The Next Big Thing: Julia Klatt Singer’s Guest Blog
I want to thank Carla for letting me guest blog here. And for asking me to be a part of The Next Big Thing project. It has been an enjoyable assignment to take on, and has forced me to think about my writing in ways I usually don’t think about it. Being a poet, I tend to write a poem, send it to a few friends, see what they have to say, and forget about it. It is the poems that stick with me, the ones I remember weeks or months later that I then go and try to find and look at again. To see if there is something there. This assignment has me not thinking about each poem, but the collections of them that I’m working on. And for me that is the hard part. Deciding what makes a collection and what poems belong together.
I am thankful too that both Clarence White and Alison Morse have accepted the assignment and will be blogging next week about their next big thing. Alison Morse writes fiction and poetry and is very involved in the writing community working with Peacemakers and running a series of readings through TIC—Talking Image Connection. Clarence is a writer, blogger, and fixture in the Twin Cities writing community as well. At a recent reading I attended the host said he can’t remember a reading he’s been to in the last couple years that Clarence hasn’t been at. Clarence is a lover of all things word. His blog can be found at: theclarencewhiteblog.wordpress.com
Oh and me. I’m Julia Klatt Singer and as my younger son describes me, I’m a part-time poet. His older brother isn’t fooled though, he knows the truth, and often points out to me just how much of a poet I am.

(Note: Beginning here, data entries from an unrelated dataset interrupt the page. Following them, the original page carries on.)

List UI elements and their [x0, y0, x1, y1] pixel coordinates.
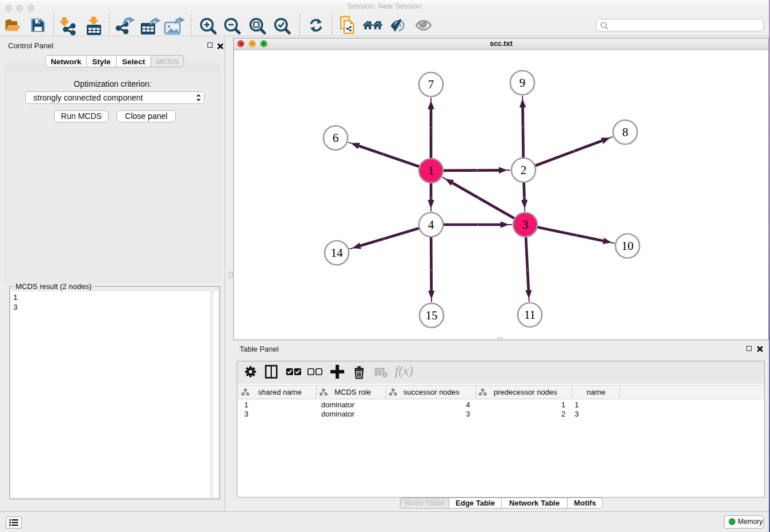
- svg-text:7: 7: [428, 78, 434, 91]
- svg-text:3: 3: [522, 218, 529, 232]
- svg-text:4: 4: [428, 218, 434, 232]
- svg-text:15: 15: [426, 309, 438, 322]
- svg-text:9: 9: [519, 76, 526, 90]
- svg-text:1: 1: [428, 164, 434, 178]
- svg-text:8: 8: [622, 125, 629, 139]
- svg-text:10: 10: [622, 239, 634, 253]
- svg-text:6: 6: [333, 131, 339, 145]
- svg-text:2: 2: [521, 163, 527, 177]
- svg-text:14: 14: [331, 246, 344, 260]
- svg-text:11: 11: [524, 308, 536, 322]
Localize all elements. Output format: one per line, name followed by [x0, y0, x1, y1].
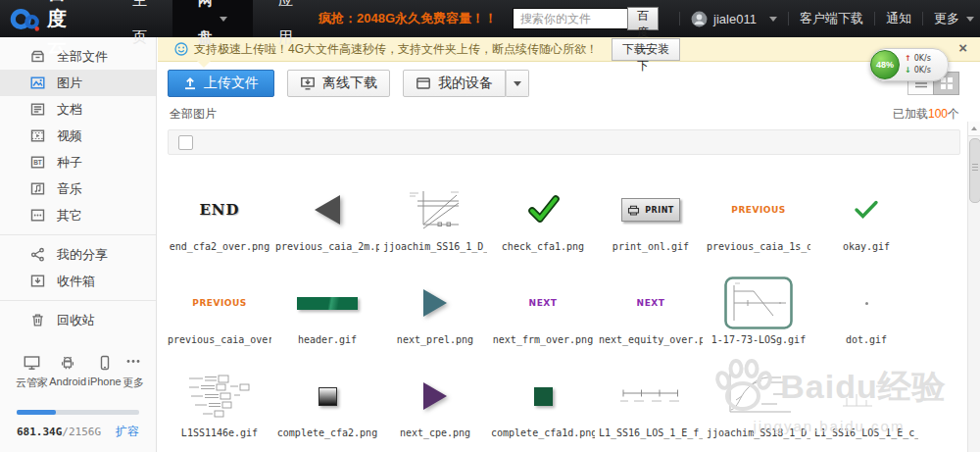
top-link-1[interactable]: 通知 — [886, 10, 911, 27]
android-icon — [59, 355, 76, 371]
nav-item-0[interactable]: 主页 — [107, 0, 172, 37]
file-thumbnail: PREVIOUS — [705, 178, 812, 241]
sidebar-item-document[interactable]: 文档 — [0, 96, 156, 123]
my-devices-icon — [416, 76, 431, 90]
text-next-thumbnail: NEXT — [529, 298, 558, 308]
file-item[interactable]: jjoachim_SS18_1_D_g… — [705, 351, 812, 444]
other-files-icon — [29, 208, 46, 223]
offline-download-button[interactable]: 离线下载 — [287, 70, 390, 97]
primary-nav: 主页网盘应用 — [107, 0, 318, 37]
scroll-up-button[interactable] — [968, 122, 980, 136]
file-item[interactable]: check_cfa1.png — [489, 165, 597, 258]
sidebar-item-video[interactable]: 视频 — [0, 123, 156, 149]
sidebar-item-image[interactable]: 图片 — [0, 70, 156, 96]
device-云管家[interactable]: 云管家 — [16, 355, 48, 390]
sidebar-item-trash[interactable]: 回收站 — [0, 307, 156, 333]
sidebar-item-bt-torrent[interactable]: BT种子 — [0, 149, 156, 176]
nav-item-1[interactable]: 网盘 — [172, 0, 253, 37]
device-iphone[interactable]: iPhone — [87, 355, 121, 390]
upload-rate: 0K/s — [914, 53, 931, 65]
text-end-thumbnail: END — [199, 201, 239, 219]
vertical-scrollbar[interactable] — [967, 122, 980, 452]
file-item[interactable]: L1_SS16_LOS_1_E_c_q… — [812, 351, 920, 444]
storage-total: /2156G — [62, 426, 101, 438]
file-thumbnail — [273, 272, 381, 334]
my-devices-button[interactable]: 我的设备 — [403, 70, 506, 97]
monitor-icon — [23, 355, 41, 371]
sidebar-item-inbox[interactable]: 收件箱 — [0, 268, 156, 294]
expand-storage-link[interactable]: 扩容 — [116, 424, 139, 440]
file-item[interactable]: complete_cfa1d.png — [489, 351, 597, 444]
top-link-label: 客户端下载 — [800, 10, 863, 27]
file-item[interactable]: header.gif — [273, 258, 381, 351]
file-thumbnail — [489, 365, 597, 427]
upload-file-button[interactable]: 上传文件 — [168, 70, 274, 97]
sidebar-item-other-files[interactable]: 其它 — [0, 202, 156, 228]
file-item[interactable]: L1SS1146e.gif — [166, 351, 273, 444]
nav-item-2[interactable]: 应用 — [253, 0, 318, 37]
file-thumbnail: END — [166, 178, 273, 241]
file-name: next_prel.png — [397, 334, 473, 351]
inbox-icon — [29, 274, 46, 288]
file-item[interactable]: PREVIOUS previous_caia_1s_ov… — [705, 165, 812, 258]
more-dots-icon — [124, 355, 142, 371]
user-cluster: jiale011 客户端下载通知更多 — [668, 10, 974, 27]
search-input[interactable] — [513, 8, 628, 29]
sidebar-item-label: 图片 — [57, 75, 82, 92]
text-previous-thumbnail: PREVIOUS — [731, 205, 785, 215]
file-name: complete_cfa1d.png — [491, 427, 595, 444]
file-name: 1-17-73-LOSg.gif — [711, 334, 806, 351]
sidebar-item-music[interactable]: 音乐 — [0, 176, 156, 202]
file-item[interactable]: PRINT print_onl.gif — [597, 165, 705, 258]
file-thumbnail — [166, 365, 273, 427]
baidu-cloud-logo[interactable]: 百度云 — [0, 0, 79, 59]
file-item[interactable]: L1_SS16_LOS_1_E_f_q… — [597, 351, 705, 444]
file-name: previous_caia_2m.png — [275, 241, 379, 258]
nav-item-label: 应用 — [278, 0, 293, 56]
device-android[interactable]: Android — [49, 355, 86, 390]
tri-right-purple-thumbnail — [423, 382, 447, 410]
file-item[interactable]: PREVIOUS previous_caia_over.… — [166, 258, 273, 351]
file-item[interactable]: jjoachim_SS16_1_D_j… — [381, 165, 489, 258]
file-name: check_cfa1.png — [502, 241, 584, 258]
user-menu[interactable]: jiale011 — [691, 11, 777, 27]
divider — [679, 12, 680, 25]
select-all-checkbox[interactable] — [178, 135, 193, 150]
my-devices-dropdown-toggle[interactable] — [506, 70, 529, 97]
sidebar-item-share[interactable]: 我的分享 — [0, 241, 156, 268]
close-icon[interactable]: × — [958, 39, 967, 57]
top-link-2[interactable]: 更多 — [934, 10, 974, 27]
file-thumbnail — [597, 365, 705, 427]
file-item[interactable]: next_cpe.png — [381, 351, 489, 444]
cloud-logo-icon — [10, 6, 41, 32]
trash-icon — [29, 313, 46, 327]
promo-banner-text[interactable]: 疯抢：2048G永久免费容量！！ — [318, 10, 497, 27]
nav-item-label: 网盘 — [198, 0, 213, 56]
offline-button-label: 离线下载 — [322, 75, 377, 92]
brand-name: 百度云 — [47, 0, 68, 59]
scrollbar-thumb[interactable] — [969, 138, 980, 203]
file-item[interactable]: NEXT next_equity_over.png — [597, 258, 705, 351]
file-item[interactable]: END end_cfa2_over.png — [166, 165, 273, 258]
top-link-0[interactable]: 客户端下载 — [800, 10, 863, 27]
dot-thumbnail — [865, 302, 868, 305]
file-name: next_frm_over.png — [493, 334, 593, 351]
square-gradient-thumbnail — [318, 387, 337, 406]
transfer-speed-widget[interactable]: 48% ↑0K/s ↓0K/s — [870, 48, 949, 81]
file-item[interactable]: okay.gif — [812, 165, 920, 258]
search-button[interactable]: 百度一下 — [627, 7, 659, 30]
file-item[interactable]: complete_cfa2.png — [273, 351, 381, 444]
file-thumbnail — [812, 178, 920, 241]
device-更多[interactable]: 更多 — [122, 355, 144, 390]
list-header: 全部图片 已加载100个 — [158, 103, 980, 126]
file-item[interactable]: dot.gif — [812, 258, 920, 351]
file-item[interactable]: next_prel.png — [381, 258, 489, 351]
file-item[interactable]: previous_caia_2m.png — [273, 165, 381, 258]
chart-curve-thumbnail — [722, 371, 795, 422]
page-title: 全部图片 — [170, 106, 217, 123]
file-item[interactable]: NEXT next_frm_over.png — [489, 258, 597, 351]
file-name: print_onl.gif — [612, 241, 689, 258]
file-item[interactable]: 1-17-73-LOSg.gif — [705, 258, 812, 351]
text-next-thumbnail: NEXT — [637, 298, 665, 308]
print-button-thumbnail: PRINT — [621, 198, 680, 222]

What is your working title of your book?
The working title for the book that I am presently getting ready for publishing is A Tangled Path to Heaven. I am also working on another two sets of poems, one based on the Periodic Table of Elements and another group I’m calling The Prodigal Son’s Daughter.
Where did the idea come from for the book?
I guess where most of my ideas come from; nature, music, random words, signs, birds, squirrels, strays, glances, what makes sense to me, and what doesn’t. I’m not sure there is a big idea but more the daily ideas, images, words and interactions that inspire my poems. Although with the Periodic Table, the poems are inspired by the elements, directly related to them in some way. So there is a bigger idea there, or at least a structure I’m working from. Most of my writing isn’t so organized, so my writing’s reason or focus isn’t clear until later. Think bucket of river water, bank and flotsam included—it has to settle to see what is there. Although with The Prodigal Son’s Daughter poems that I’m working on now, I am seeing a road, a landscape, the woods and fields and history, the vistas and the people, and the things lost and found there.
What is the one-sentence synopsis of your book?
The poems in A Tangled Path to Heaven explore the paths of relationships, from birth to death. The Heaven, in the title, isn’t the traditional heaven, but more the emotional heaven that we enter in our loving relationships—the safe haven heaven.
With the Periodic Table poems, each poem relates to an element in the ways the element relates to a life. How the elements come to life, enhance a life, are part of a life. They are the emotional, living table of elements. Or at least that is my hope for them.
I don’t know that I know enough about the Prodigal Son’s Daughter poems yet to sum it up in one sentence…
Will your book be self-published or represented by an agency?
A Tangled Path to Heaven is due to come out in June, 2013, published by Northstar Press, Clearwater, MN.
How long did it take you to write the first draft of your manuscript?
Good question. Some of the poems are a couple years old, some are newer, some feel like I’ve been writing them my whole life—I pulled a working manuscript together a couple springs ago and then let it sit. Brought it out again last fall and gave it a read. Then sent a half dozen poems to Northstar.
Who or what inspired you to write this book?
Lots of whos, lost of whats. I think the thing most of these poems have in common is that they are trying to portray the beauty and the fragility and resilience of life. They are trying to capture the moments I am afraid I’ll forget. Because we do forget things.
What else about your book might pique the reader’s interest?
I think of my poems as a way of pinning down the world around me. Like the butterflies and moths my father used to hunt and collect (which broke my heart to see them dead, mounted on a pin) I could see them, really see them, study their under wings, see the way the light played on their bodies, what made them visible and beautiful, and what helped them hide. So I pin down memories and experiences, thoughts and imaginings on paper (or try to) and hope that I have done them justice.
The cover of my book is from a photograph I took in Portugal last summer. I am thrilled to be able to use it, for it captures, I think, in color and perspective, the feel of the poems, a tangled path.